Novel Nonocellulose/Nanoparticle Composites for packaging applications

S. Varanasi, G. Simon, G. Garnier, W. Batchelor
Monash University,
Australia

Keywords: nanocellulose, micro fibrillated cellulose, packaging, composite

Summary:

There is a need to develop sustainable packaging of controlled gas and water vapour permeability. Conventional paper is well known packaging material. However, the hydrophilic nature of cellulose and poor water-vapour and oxygen barrier properties due to high network porosity limits papers use in certain packaging applications. Paper packaging also easily absorbs water from the environment, or from the food it contains, thereby losing its physical and mechanical strength. Water vapour and oxygen can easily diffuse through the void spaces in paper. To mitigate these limitations, commonly plastic materials, wax and aluminium are incorporated to the paper for packaging, leading to multilayer materials. However, these materials can have serious environmental issues and the addition of these materials to paper makes the paper very difficult and inefficient to recycle as different phases cannot be separated. Cellulose nanofibers (CNF) can be produced from macro fibres through mechanical fibrillation combined with chemical or enzymatic pre-treatment. Films/sheets prepared with CNF showed superior barrier properties compared to macro fibres because of reduction in network porosity and pore size.

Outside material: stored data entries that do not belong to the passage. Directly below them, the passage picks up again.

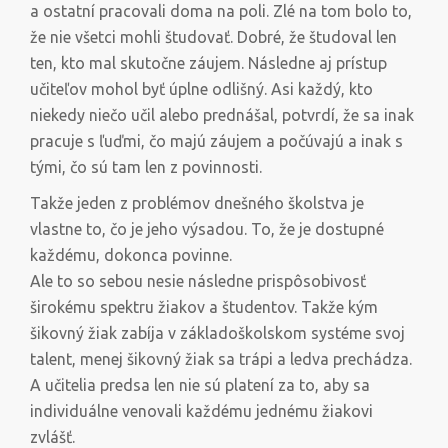
a ostatní pracovali doma na poli. Zlé na tom bolo to,
že nie všetci mohli študovať. Dobré, že študoval len
ten, kto mal skutočne záujem. Následne aj prístup
učiteľov mohol byť úplne odlišný. Asi každý, kto
niekedy niečo učil alebo prednášal, potvrdí, že sa inak
pracuje s ľuďmi, čo majú záujem a počúvajú a inak s
tými, čo sú tam len z povinnosti.
Takže jeden z problémov dnešného školstva je
vlastne to, čo je jeho výsadou. To, že je dostupné
každému, dokonca povinne.
Ale to so sebou nesie následne prispôsobivosť
širokému spektru žiakov a študentov. Takže kým
šikovný žiak zabíja v základoškolskom systéme svoj
talent, menej šikovný žiak sa trápi a ledva prechádza.
A učitelia predsa len nie sú platení za to, aby sa
individuálne venovali každému jednému žiakovi
zvlášť.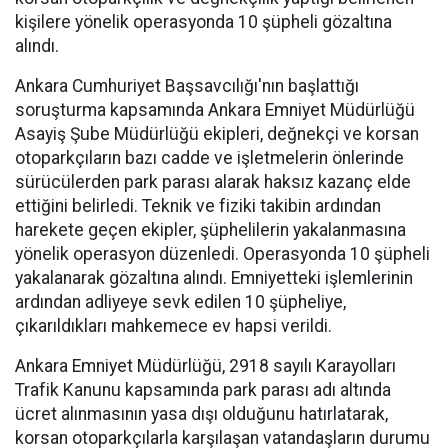
kişilere yönelik operasyonda 10 şüpheli gözaltına
alındı.
Ankara Cumhuriyet Başsavcılığı'nın başlattığı
soruşturma kapsamında Ankara Emniyet Müdürlüğü
Asayiş Şube Müdürlüğü ekipleri, değnekçi ve korsan
otoparkçıların bazı cadde ve işletmelerin önlerinde
sürücülerden park parası alarak haksız kazanç elde
ettiğini belirledi. Teknik ve fiziki takibin ardından
harekete geçen ekipler, şüphelilerin yakalanmasına
yönelik operasyon düzenledi. Operasyonda 10 şüpheli
yakalanarak gözaltına alındı. Emniyetteki işlemlerinin
ardından adliyeye sevk edilen 10 şüpheliye,
çıkarıldıkları mahkemece ev hapsi verildi.
Ankara Emniyet Müdürlüğü, 2918 sayılı Karayolları
Trafik Kanunu kapsamında park parası adı altında
ücret alınmasının yasa dışı olduğunu hatırlatarak,
korsan otoparkçılarla karşılaşan vatandaşların durumu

Cellulose nanofibre sheets have low OP due to low porosity compared to films made from both commercially available petroleum based polymeric materials such as low density polyethylene (LDPE) and high density polyethylene (HDPE) and biopolymers. However, WVP of nanofibre sheet is high because of the inherent sensitivity to water vapour (hydrophilic nature) of cellulose and high diffusion of water molecules. Barrier properties of nanofibre sheets depend on the size of nanofibres, sample crystallinity, and hydrophilicity. Modifying the structure of the pore network by decreasing pore size or increasing sample crystallinity should reduce the WVP. Reducing the WVP while keeping low OP is a key challenge to the utilisation of cellulose nanofibres for barrier applications. We developed a simple and novel method to prepare a nanofibre/nanoparticle composite. Nano particles acts as pore fillers to reduce the porosity of sheet. Barrier properties of composites, water vapour and oxygen permeability of composite one order of magnitude less than nanofibre sheets.